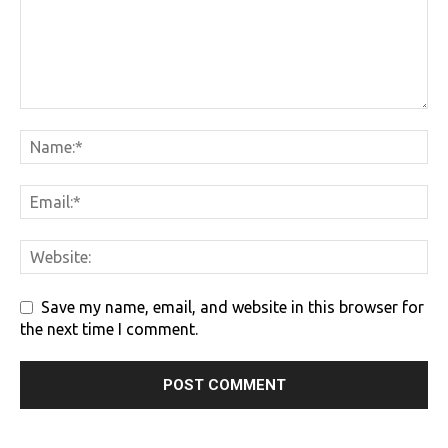
Save my name, email, and website in this browser for
the next time I comment.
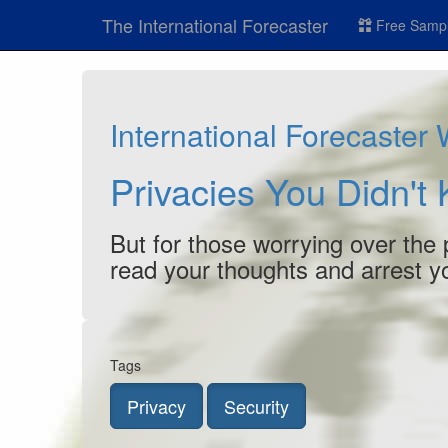
The International Forecaster
Free Sampl
International Forecaster
Privacies You Didn't
But for those worrying over the p
read your thoughts and arrest you
Tags
Privacy
Security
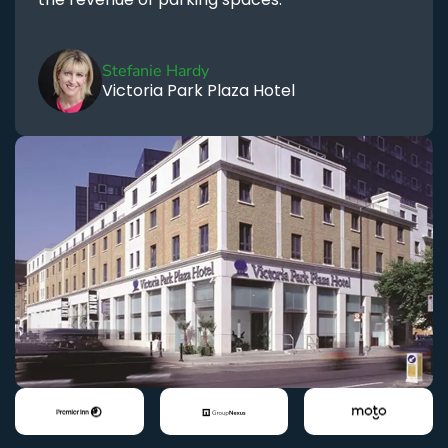
Stefanie Hardy
Victoria Park Plaza Hotel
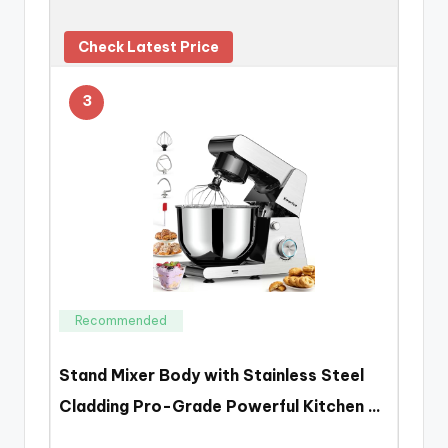
Check Latest Price
3
Recommended
Stand Mixer Body with Stainless Steel
Cladding Pro-Grade Powerful Kitchen …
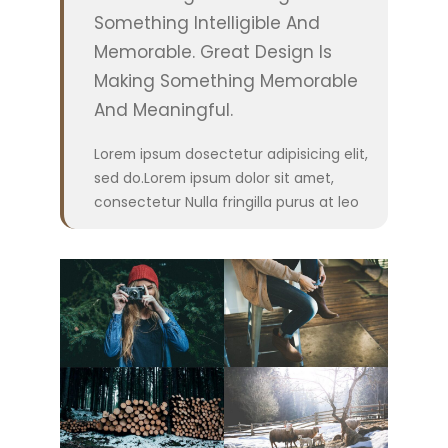
Something Intelligible And
Memorable. Great Design Is
Making Something Memorable
And Meaningful.
Lorem ipsum dosectetur adipisicing elit,
sed do.Lorem ipsum dolor sit amet,
consectetur Nulla fringilla purus at leo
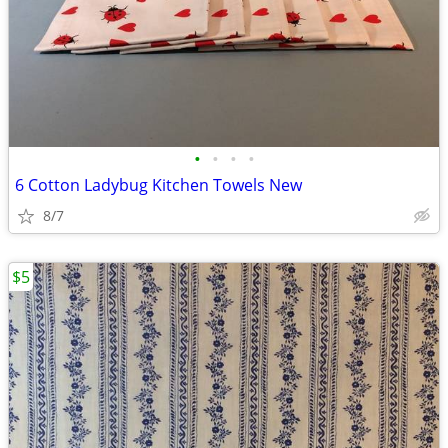
•
•
•
•
6 Cotton Ladybug Kitchen Towels New
8/7
$5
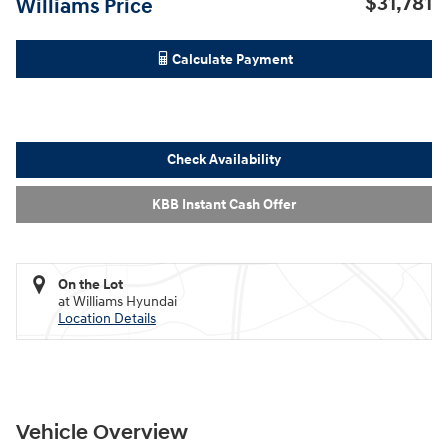
$31,781
Williams Price
Calculate Payment
Check Availability
KBB Instant Cash Offer
On the Lot
at Williams Hyundai
Location Details
Vehicle Overview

WHAT THE TASK REQUIRES
Whenever a line above includes the string "ipsum", copy it.

ANSWER TO THIS PROBLEM
Lorem ipsum dosectetur adipisicing elit,
sed do.Lorem ipsum dolor sit amet,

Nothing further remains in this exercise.